I decided not to mess around with a ground support as the roof support is a full-on wood beam that the slide rail is connected to (I removed a speaker and took a look and was able to get my hand on it and feel that it is wood and it is thick). The weak link is the actual aluminium rail that splits and breaks, so I built a bracket and another anchor (screw through the rail into the beam) at the point where the slides stops when it's all the way in. So now all the force is not on the aluminum bracket and that single last screw (there are 2 now with fender washers on the very outer one and then the bracket I built on the other right above the end of the slide wheels in there). I didn't eliminate the weight on the aluminum bracket as the wheels are still on that channel and the force is still pulling down on the rail, but it's not got the additional bracket and additional anchor to hold it. I did some pull-ups on it and jumped on the bed and it's solid...we'll see.

BTW, all the screws holding the rail to the ceiling beam where loose....I'm sure this causes a lot of the problems as once there is play, that movement can really start o break think (the rail).

A real easy way to make the existing setup way better is to get some fender washers that go edge to edge inside the rail and then put those on all the screw along the channel. I bet that would eliminate most problems as my rail failed at the last screw and it just split around the small screw head. It's a bad design as the slide weight is on the outer edges of the rail, but it's only mounted in the center, so it's leveraging against those screw heads. Adding the washers will give it support directly above where the weight is.
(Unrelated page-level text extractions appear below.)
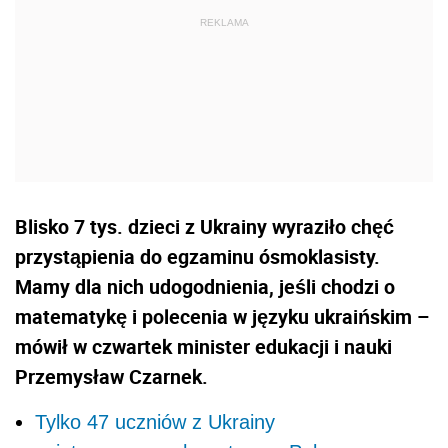
Blisko 7 tys. dzieci z Ukrainy wyraziło chęć
przystąpienia do egzaminu ósmoklasisty.
Mamy dla nich udogodnienia, jeśli chodzi o
matematykę i polecenia w języku ukraińskim –
mówił w czwartek minister edukacji i nauki
Przemysław Czarnek.
Tylko 47 uczniów z Ukrainy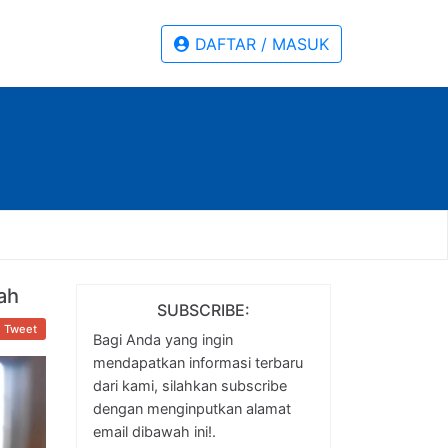
DAFTAR / MASUK
ah
SUBSCRIBE:
Tweet
Bagi Anda yang ingin
mendapatkan informasi terbaru
dari kami, silahkan subscribe
dengan menginputkan alamat
email dibawah ini!.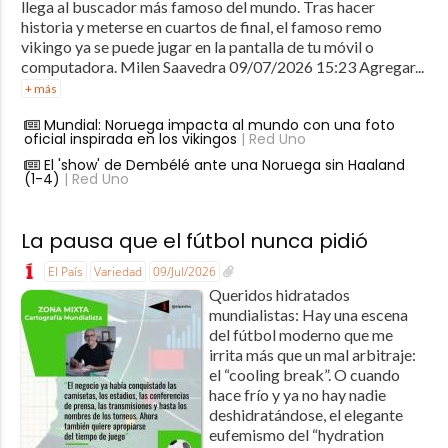
llega al buscador más famoso del mundo. Tras hacer
historia y meterse en cuartos de final, el famoso remo
vikingo ya se puede jugar en la pantalla de tu móvil o
computadora. Milen Saavedra 09/07/2026 15:23 Agregar...
+ más
Mundial: Noruega impacta al mundo con una foto
oficial inspirada en los vikingos
| Red Uno
El 'show' de Dembélé ante una Noruega sin Haaland
(1-4)
| Red Uno
La pausa que el fútbol nunca pidió
El País
Variedad
09/Jul/2026
Queridos hidratados
mundialistas: Hay una escena
del fútbol moderno que me
irrita más que un mal arbitraje:
el “cooling break”. O cuando
hace frío y ya no hay nadie
deshidratándose, el elegante
eufemismo del “hydration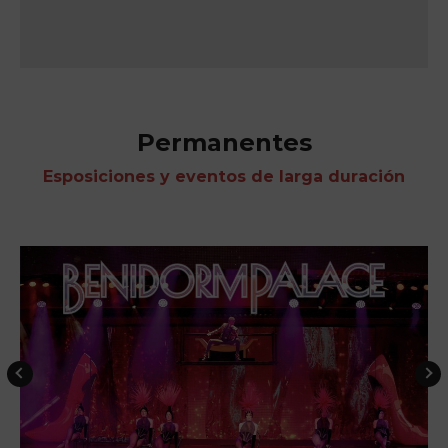
Permanentes
Esposiciones y eventos de larga duración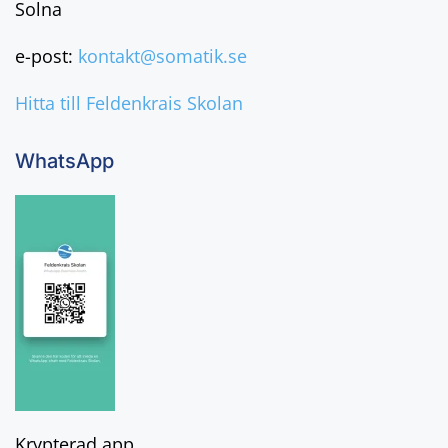
Solna
e-post:
kontakt@somatik.se
Hitta till Feldenkrais Skolan
WhatsApp
Krypterad app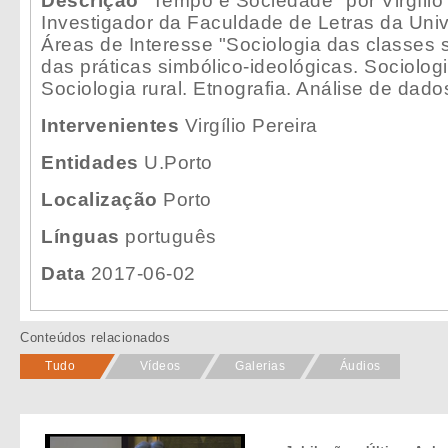
Descrição
"Tempo e Sociedade" por Virgílio 
Investigador da Faculdade de Letras da Univ
Áreas de Interesse "Sociologia das classes s
das práticas simbólico-ideológicas. Sociolog
Sociologia rural. Etnografia. Análise de dado
Intervenientes
Virgílio Pereira
Entidades
U.Porto
Localização
Porto
Línguas
português
Data
2017-06-02
Conteúdos relacionados
Tudo
Vídeos
Galerias
Áudios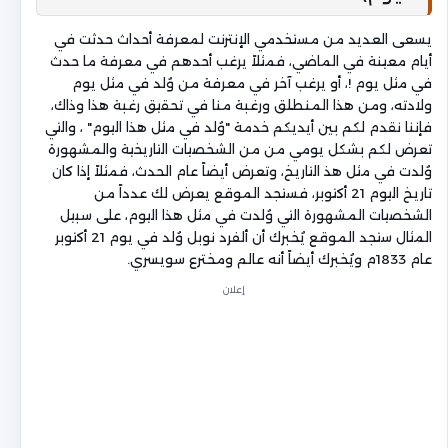
يسعى العديد من مستخدمي الإنترنت لمعرفة أحداث حدثت في
أيام معينة في الماضي، فمثلاً يرغب أحدهم في معرفة ما حدث
في مثل يوم !، أو يرغب آخر في معرفة من وُلد في مثل يوم
ولادته، ومن هذا المنطلق ورغبة منا في تحقيق رغبة هذا وذاك،
فإننا نقدم لكم بين أيديكم خدمة "وُلد في مثل هذا اليوم" ، والتي
تعرض لكم بشكل يومي من من الشخصيات التاريخية والمشهورة
وُلدت في مثل هذ التاريخ، وتعرض أيضاً عام الحدث، فمثلاً إذا كان
تاريخ اليوم 21 أكتوبر، فستجد الموقع يعرض لك عدداً من
الشخصيات المشهورة التي وُلدت في مثل هذا اليوم، على سبيل
المثال ستجد الموقع يُخبرك أن ألفرد نوبل وُلد في يوم 21 أكتوبر
عام 1833م ويُخبرك أيضاً أنه عالم ومخترع سويسري.
إعلان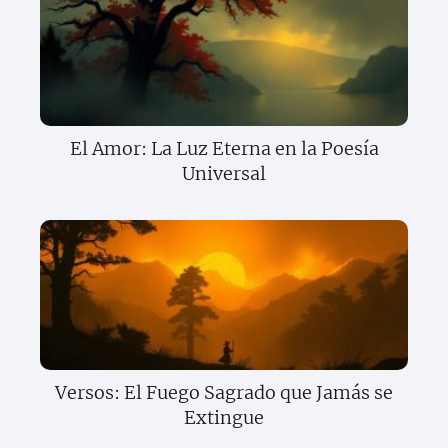
El Amor: La Luz Eterna en la Poesía
Universal
Versos: El Fuego Sagrado que Jamás se
Extingue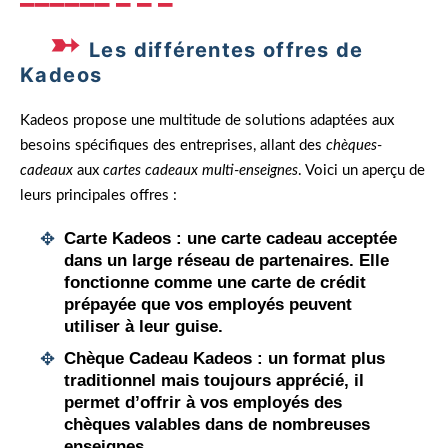
Les différentes offres de
Kadeos
Kadeos propose une multitude de solutions adaptées aux
besoins spécifiques des entreprises, allant des
chèques-
cadeaux
aux
cartes cadeaux multi-enseignes
. Voici un aperçu de
leurs principales offres :
Carte Kadeos
: une carte cadeau acceptée
dans un large réseau de partenaires. Elle
fonctionne comme une carte de crédit
prépayée que vos employés peuvent
utiliser à leur guise.
Chèque Cadeau Kadeos
: un format plus
traditionnel mais toujours apprécié, il
permet d’offrir à vos employés des
chèques valables dans de nombreuses
enseignes.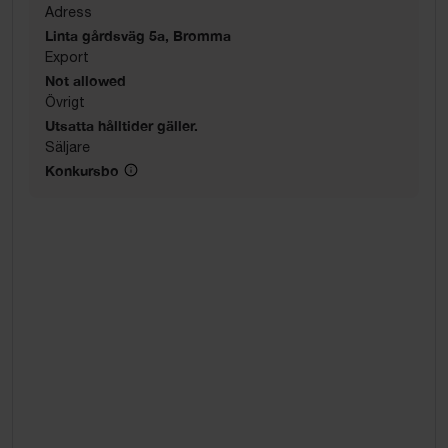
Adress
Linta gårdsväg 5a, Bromma
Export
Not allowed
Övrigt
Utsatta hålltider gäller.
Säljare
Konkursbo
Even better would be square washers the size of the channel for even more outer edge support.

Make sure you get a semi thick washer. It does look like you could get too thick of a washer and the slide wheels wouldn't fit anymore, but there is room for a decent washer.

FYI, this is on a 2012 210RS, so the rear slideout king bed.


----------



## brkramer

Very impressive rig. I threw something together in under a hour with materials I had on hand for the most part. I had a 4 pack of Camco leveling jacks that I hadn't used since we got rid of our tiny R-Pod. I strapped one to a board and drilled and screwed the head to a piece of plywood that I covered poorly with carpet. As you can see carpet cement doesn't do a very good job on the edges. The whole thing rests on a plastic milk carton which is handy once we are camping. Good to keep kindling in or other odds and ends.The jack section is used to support the edge of the open couch, which we leave open all the time with lots of pillows. If you have ever looked carefully at how well that couch is supported you probably don't want to spend a lot of time sitting on the edge of that couch when it is opened into a bed. What I like about your design compared to others I have seen, is the ability to fine tune the amount of upward pressure you put on the bunk. I like to crank it until I hear the faintest noise in the ceiling rails. Then I am sure I have removed the majority of the stress off the ceiling. I hadn't planned to use mine forever as it was only a quick down and dirty solution, but frankly it has held up well for over two years and I have better things to hopefully get around to, like extending the kitchen drawers to use most of the cabinet space provided.


----------



## Arosenwinkel

Thanks for all the info. We just purchased a 2018 250URS and this provided a good heads up to avoid future problems. The only road travel it's done so far was home from the dealer, so we're going to implement a few of these solutions before we ever take it out. We got the washers to better secure the screws in the upper rails, and purchased a 30" scissor jack from amazon; going to put a 12"x12" board both top and bottom, covered with the carpet scraps previously used as doormats, and putting a cheap, rubber doormat underneath to prevent any sliding during transport. This will allow me to apply just a hair of upward pressure during travel and keep everything tight and cozy. Being a stabilizer jack, it also allows me to use the same drill/socket that I use on the outside stabilizer jacks. We'll see how it works!


----------



## Leedek

bbwb said:


>


*bbwb** - It has to be very difficult to turn the trailer on its side to install this crazy thing!







**







* 

*Sorry...*

*Leigh *


----------



## Cvin

wanted to add to this thread that i have the 2015 model with electric and my rails are splitting also

everyone should be doing supports while hauling inside and probably out also

i will from now on be doing both

these rails look way too light duty/thin to be supporting to be supporting this heavy bed especially going down the shitty roads in this country, there is just no way they are going to hold up


----------